== THE TASK ==
Among the records below, find the line that has "Vigilance météo : quatre"; from there, give the lines again exactly, and stop after the line that has "convoités au pre".

===== SOURCE INFORMATION

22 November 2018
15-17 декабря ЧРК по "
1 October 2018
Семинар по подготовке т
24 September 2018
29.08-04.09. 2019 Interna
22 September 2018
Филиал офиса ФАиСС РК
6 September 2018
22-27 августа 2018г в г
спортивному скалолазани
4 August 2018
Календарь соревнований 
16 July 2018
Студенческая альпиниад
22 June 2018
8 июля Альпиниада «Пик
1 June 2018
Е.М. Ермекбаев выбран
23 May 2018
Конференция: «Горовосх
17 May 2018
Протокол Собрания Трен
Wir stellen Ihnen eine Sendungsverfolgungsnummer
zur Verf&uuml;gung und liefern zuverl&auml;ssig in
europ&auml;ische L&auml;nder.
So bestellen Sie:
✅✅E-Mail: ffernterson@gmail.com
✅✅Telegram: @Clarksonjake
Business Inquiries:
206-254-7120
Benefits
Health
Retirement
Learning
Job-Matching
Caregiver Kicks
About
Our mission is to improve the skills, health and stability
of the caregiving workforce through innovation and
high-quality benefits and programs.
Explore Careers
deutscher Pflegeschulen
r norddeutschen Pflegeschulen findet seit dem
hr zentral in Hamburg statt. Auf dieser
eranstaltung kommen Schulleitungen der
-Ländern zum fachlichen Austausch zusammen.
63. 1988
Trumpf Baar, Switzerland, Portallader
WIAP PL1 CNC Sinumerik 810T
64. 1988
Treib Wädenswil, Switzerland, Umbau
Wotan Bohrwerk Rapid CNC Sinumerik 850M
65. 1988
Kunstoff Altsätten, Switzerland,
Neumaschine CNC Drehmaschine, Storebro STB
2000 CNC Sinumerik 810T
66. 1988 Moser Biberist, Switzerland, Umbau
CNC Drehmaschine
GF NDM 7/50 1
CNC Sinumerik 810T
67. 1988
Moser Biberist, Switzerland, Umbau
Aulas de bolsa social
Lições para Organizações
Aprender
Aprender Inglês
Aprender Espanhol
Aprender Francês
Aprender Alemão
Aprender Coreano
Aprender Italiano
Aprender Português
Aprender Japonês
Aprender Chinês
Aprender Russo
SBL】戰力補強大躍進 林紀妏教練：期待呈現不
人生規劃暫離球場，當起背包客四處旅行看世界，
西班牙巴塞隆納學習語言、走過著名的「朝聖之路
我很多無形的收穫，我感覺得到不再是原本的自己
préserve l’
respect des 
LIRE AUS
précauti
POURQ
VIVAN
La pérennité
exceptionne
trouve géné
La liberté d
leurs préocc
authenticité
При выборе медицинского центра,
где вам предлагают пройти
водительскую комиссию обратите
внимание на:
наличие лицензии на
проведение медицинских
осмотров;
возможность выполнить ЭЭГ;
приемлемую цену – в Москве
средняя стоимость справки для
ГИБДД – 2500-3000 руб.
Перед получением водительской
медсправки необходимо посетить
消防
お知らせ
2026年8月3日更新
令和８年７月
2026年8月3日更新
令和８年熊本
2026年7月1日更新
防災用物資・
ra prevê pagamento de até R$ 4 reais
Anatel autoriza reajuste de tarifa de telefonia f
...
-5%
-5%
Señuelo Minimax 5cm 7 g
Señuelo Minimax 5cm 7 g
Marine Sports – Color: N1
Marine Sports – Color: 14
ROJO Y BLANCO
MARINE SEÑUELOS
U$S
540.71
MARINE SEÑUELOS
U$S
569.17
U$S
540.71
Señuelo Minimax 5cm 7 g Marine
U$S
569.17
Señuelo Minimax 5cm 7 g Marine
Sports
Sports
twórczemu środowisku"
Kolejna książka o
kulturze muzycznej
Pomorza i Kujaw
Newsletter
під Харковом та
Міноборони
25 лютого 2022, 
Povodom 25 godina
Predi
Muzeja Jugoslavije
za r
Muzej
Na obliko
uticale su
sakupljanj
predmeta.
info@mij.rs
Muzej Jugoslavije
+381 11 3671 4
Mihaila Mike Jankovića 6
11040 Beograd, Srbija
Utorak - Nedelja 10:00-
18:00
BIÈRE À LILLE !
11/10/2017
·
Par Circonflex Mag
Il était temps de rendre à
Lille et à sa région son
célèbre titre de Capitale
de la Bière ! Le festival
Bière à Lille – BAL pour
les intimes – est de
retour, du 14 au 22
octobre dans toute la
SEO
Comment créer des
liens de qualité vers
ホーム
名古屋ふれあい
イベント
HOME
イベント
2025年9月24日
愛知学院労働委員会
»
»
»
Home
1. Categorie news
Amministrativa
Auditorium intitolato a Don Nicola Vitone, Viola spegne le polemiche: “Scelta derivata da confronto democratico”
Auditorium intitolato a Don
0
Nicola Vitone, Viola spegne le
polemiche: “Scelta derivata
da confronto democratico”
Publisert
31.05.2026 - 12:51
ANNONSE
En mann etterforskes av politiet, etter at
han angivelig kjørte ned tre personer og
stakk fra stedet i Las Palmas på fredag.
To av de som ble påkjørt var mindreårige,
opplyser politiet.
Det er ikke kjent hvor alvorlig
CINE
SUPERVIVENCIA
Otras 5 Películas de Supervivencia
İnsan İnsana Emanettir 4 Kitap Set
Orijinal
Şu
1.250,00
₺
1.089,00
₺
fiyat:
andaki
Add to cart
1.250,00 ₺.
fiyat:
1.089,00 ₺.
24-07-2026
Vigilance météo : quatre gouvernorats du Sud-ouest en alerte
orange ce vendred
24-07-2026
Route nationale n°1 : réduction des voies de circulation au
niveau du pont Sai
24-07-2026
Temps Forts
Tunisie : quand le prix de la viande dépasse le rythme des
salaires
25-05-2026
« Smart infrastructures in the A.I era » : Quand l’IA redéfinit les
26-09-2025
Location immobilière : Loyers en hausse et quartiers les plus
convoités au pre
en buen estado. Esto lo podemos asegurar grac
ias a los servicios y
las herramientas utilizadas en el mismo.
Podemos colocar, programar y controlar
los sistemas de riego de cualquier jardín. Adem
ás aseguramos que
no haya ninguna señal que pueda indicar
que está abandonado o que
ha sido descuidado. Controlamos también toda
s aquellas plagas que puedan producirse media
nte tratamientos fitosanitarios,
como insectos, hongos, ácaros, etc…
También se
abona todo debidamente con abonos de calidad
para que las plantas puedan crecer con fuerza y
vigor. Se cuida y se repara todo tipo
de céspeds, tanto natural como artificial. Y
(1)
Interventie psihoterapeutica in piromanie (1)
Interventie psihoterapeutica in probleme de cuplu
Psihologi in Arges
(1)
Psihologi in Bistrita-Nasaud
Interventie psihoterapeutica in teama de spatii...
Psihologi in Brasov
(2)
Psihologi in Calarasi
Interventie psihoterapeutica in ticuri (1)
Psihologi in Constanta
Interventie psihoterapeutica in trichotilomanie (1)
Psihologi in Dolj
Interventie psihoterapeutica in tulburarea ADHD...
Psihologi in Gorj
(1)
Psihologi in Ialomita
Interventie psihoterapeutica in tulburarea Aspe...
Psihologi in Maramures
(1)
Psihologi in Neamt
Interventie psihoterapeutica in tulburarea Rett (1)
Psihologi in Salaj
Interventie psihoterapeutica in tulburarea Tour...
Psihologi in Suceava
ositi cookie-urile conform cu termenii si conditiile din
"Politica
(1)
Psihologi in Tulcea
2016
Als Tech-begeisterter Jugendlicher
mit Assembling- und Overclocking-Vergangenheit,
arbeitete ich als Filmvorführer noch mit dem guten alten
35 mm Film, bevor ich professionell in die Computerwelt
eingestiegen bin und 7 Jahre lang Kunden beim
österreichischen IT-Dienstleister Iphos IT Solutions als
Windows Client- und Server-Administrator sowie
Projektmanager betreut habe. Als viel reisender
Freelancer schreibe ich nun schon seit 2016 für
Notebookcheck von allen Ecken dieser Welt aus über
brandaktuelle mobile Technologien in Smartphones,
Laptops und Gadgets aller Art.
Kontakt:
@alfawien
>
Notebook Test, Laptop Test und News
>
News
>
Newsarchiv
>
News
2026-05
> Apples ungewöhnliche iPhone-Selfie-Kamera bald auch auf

==========

== RESULT OF THE EXERCISE ==
Vigilance météo : quatre gouvernorats du Sud-ouest en alerte
orange ce vendred
24-07-2026
Route nationale n°1 : réduction des voies de circulation au
niveau du pont Sai
24-07-2026
Temps Forts
Tunisie : quand le prix de la viande dépasse le rythme des
salaires
25-05-2026
« Smart infrastructures in the A.I era » : Quand l’IA redéfinit les
26-09-2025
Location immobilière : Loyers en hausse et quartiers les plus
convoités au pre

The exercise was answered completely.